Последнее обстоятельство можно было бы посчитать случайностью, если бы не удивительные совпадения, касающиеся отражения деятельности Святополка Изяславича в ПВЛ и Святополка Владимировича в «Сказании…». Так оказывается, что князя Василька (теребовльского) слепил ножом «торчин, именемь Береньдеи, овчюхъ Святополчь» [Ип., 235], сразу заставляющий вспомнить другого «торчина», повара Глеба, который его «зареза, аки агня» (вариант: «аки овчю»). Воеводой Святополка Изяславича в ПВЛ неоднократно назван киевский тысяцкий Путята, чей двор по смерти Святополка был подвергнут погрому и разорению («кияни же разъграбиша дворъ Путятинъ, тысячьского, идоша на жиды и разграбиша я» [Ип., 275]) и чье имя естественно ассоциируется с именем предводителя вышгородских убийц Бориса — «Путьша». При этом в «Сказании о чудесах христовых страстотерпцев Романа и Давида», ставших второй частью сочинения «Сказание и страсть, и похвала…», в рассказе о строительстве каменной церкви в Вышгороде, законченной только в 1115 г., многозначительно говорится, что при Святополке Изяславиче «бысть забвение о церкви сей»[576], а одно из самых пространных чудес связано с двумя «мужами», невинно заточенными этим Святополком, которых чудесным образом освободили Борис и Глеб[577].

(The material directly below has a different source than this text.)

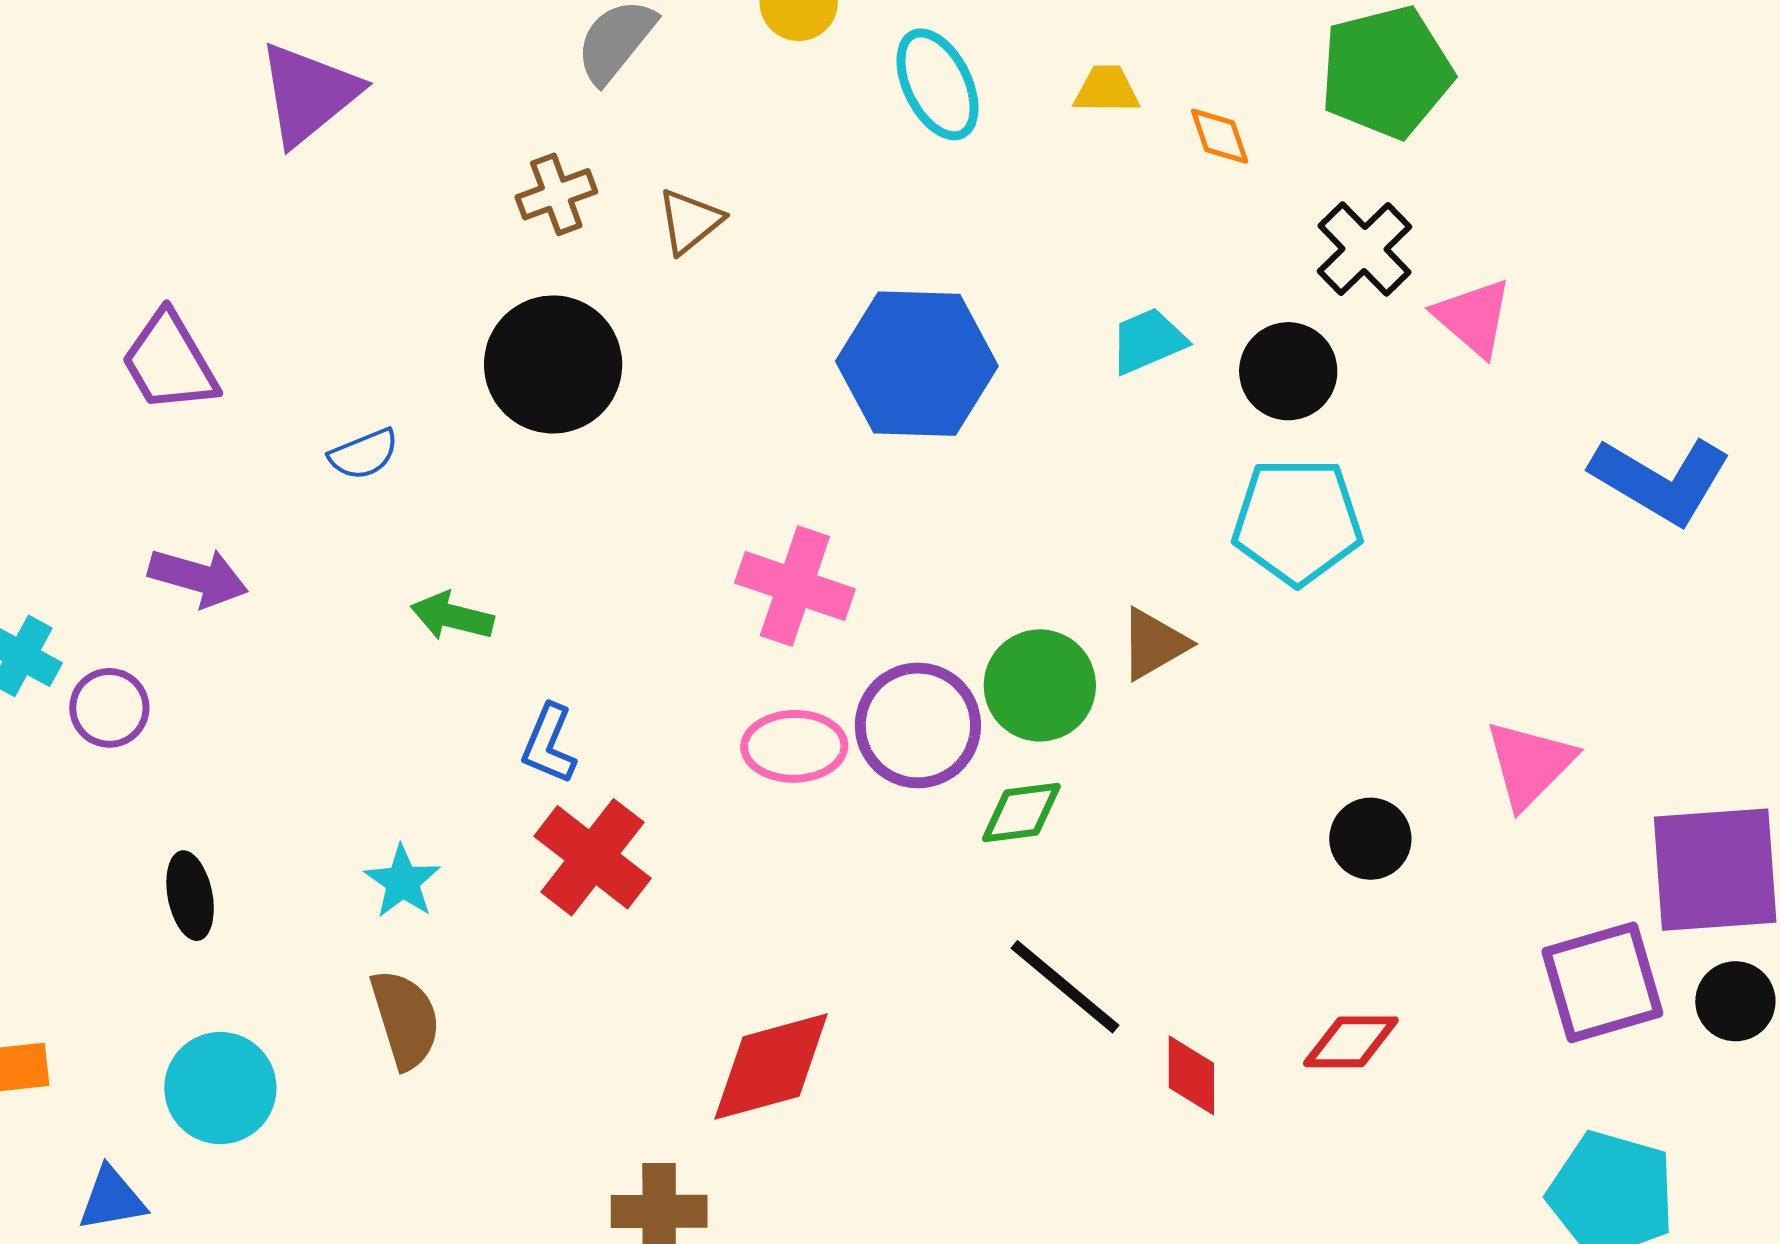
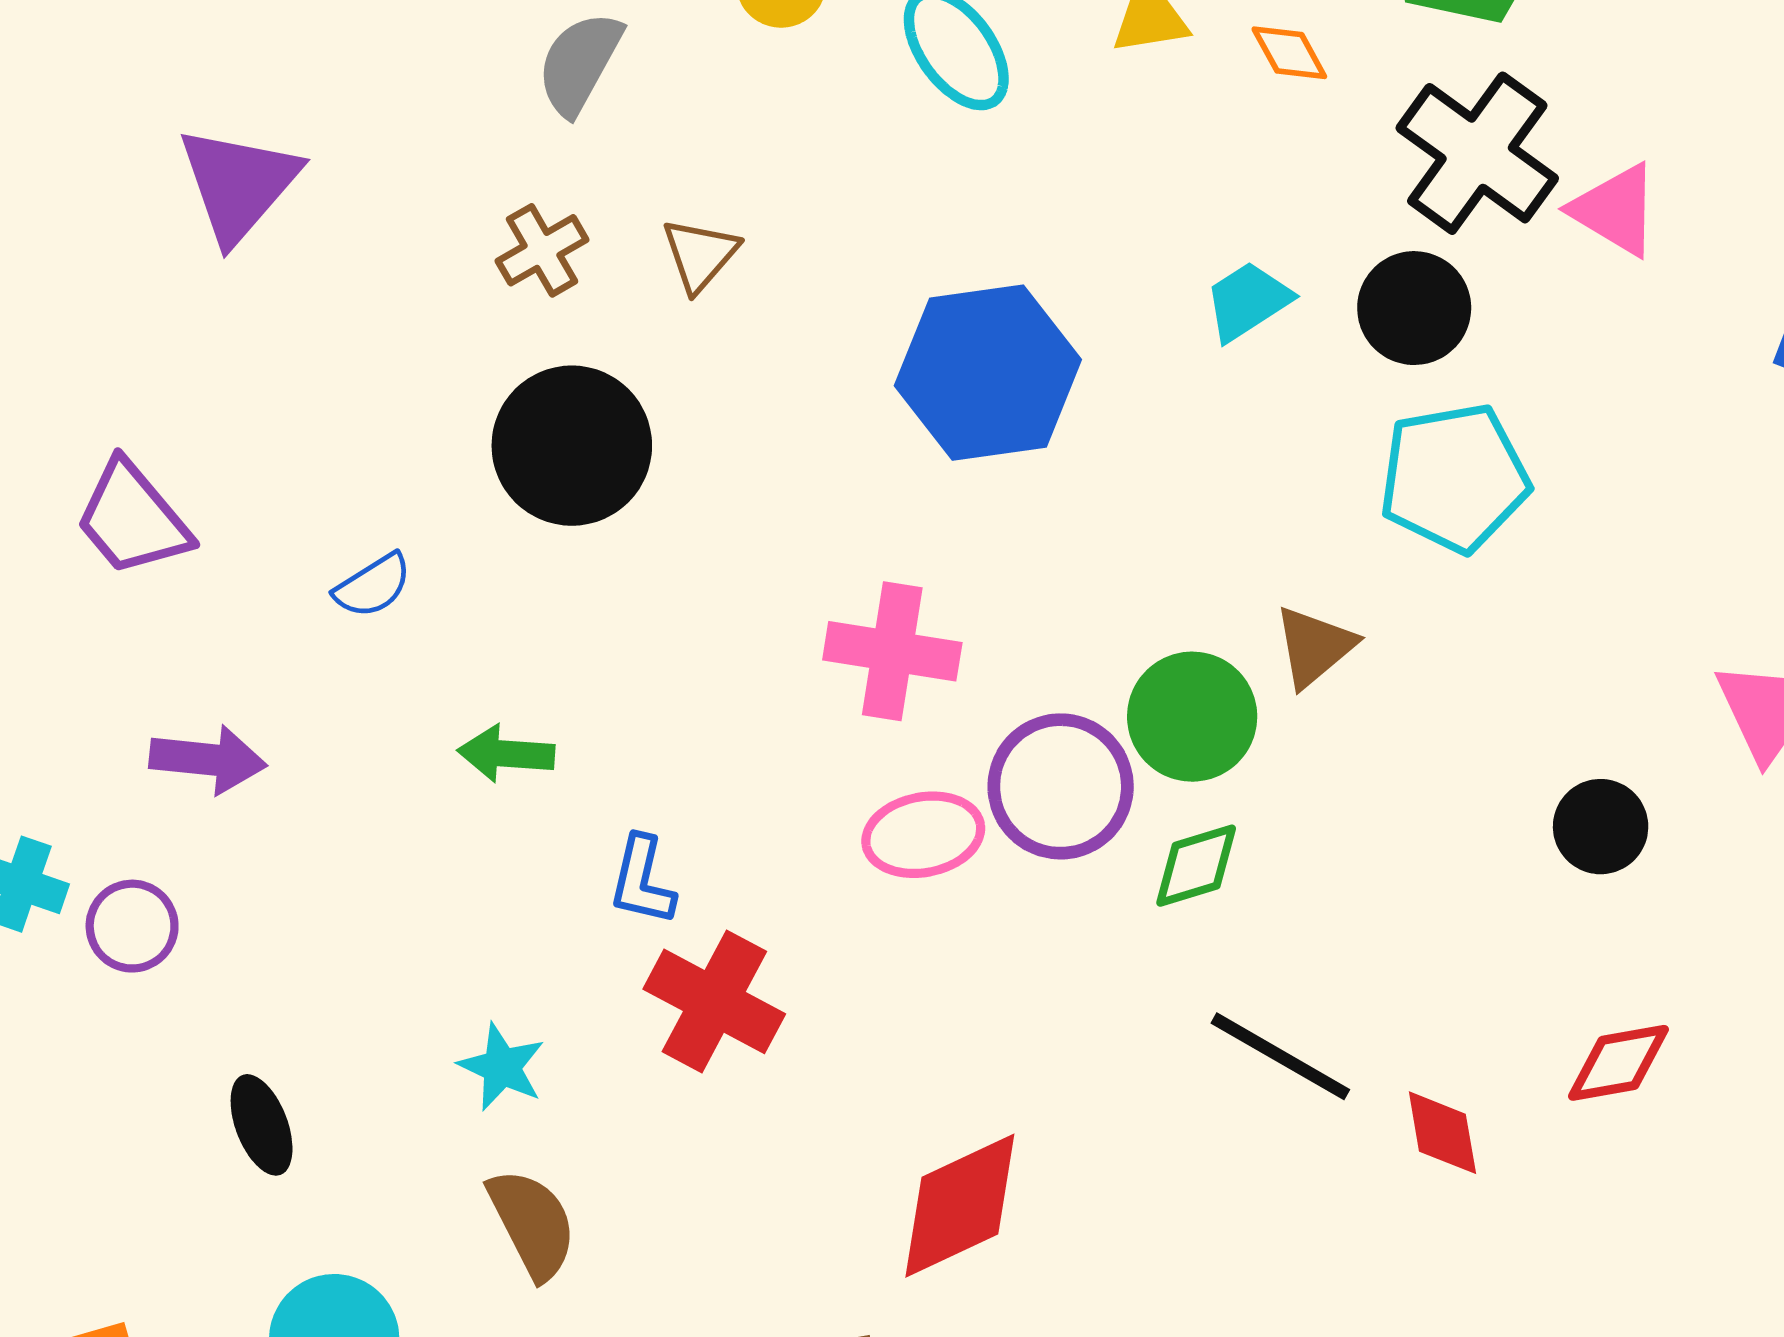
black cross: (1364, 249) -> (1477, 153), size x1.4

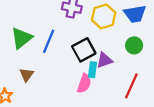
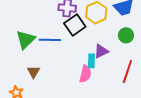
blue line: (49, 41) -> (50, 40), turned 75
black square: (84, 50) -> (75, 25), moved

Случайны ли такие совпадения? Не думаю. Сын Изяслава Ярославича, пришедший на киевский престол из Турова по праву старшинства, судя по всему, не пользовался любовью киян и авторов ПВЛ. Вокняжившись в Киеве, он «всадил в погреб» половецких послов, пришедших к нему для заключения мира, тем самым развязав кровопролитную войну между Степью и Русью, закончившуюся полным разгромом русских князей, гибелью князя Ростислава Всеволодовича на р. Стугне во время бегства [Ип., 209–213] и разорением всей Киевской земли. Новое обострение отношений между Степью и Русью оказалось связано опять со Святополком Изяславичем, который потребовал от Владимира Всеволодовича (Мономаха) избиения «Итларевой чади» и Китаня с дружиной [Ип., 217–218]. Но главным его преступлением стало соучастие с Давыдом Игоревичем в ослеплении Василька теребовльского — события, вызвавшего возмущение в князьях вплоть до попытки изгнать Святополка из Киева [Ип.,237].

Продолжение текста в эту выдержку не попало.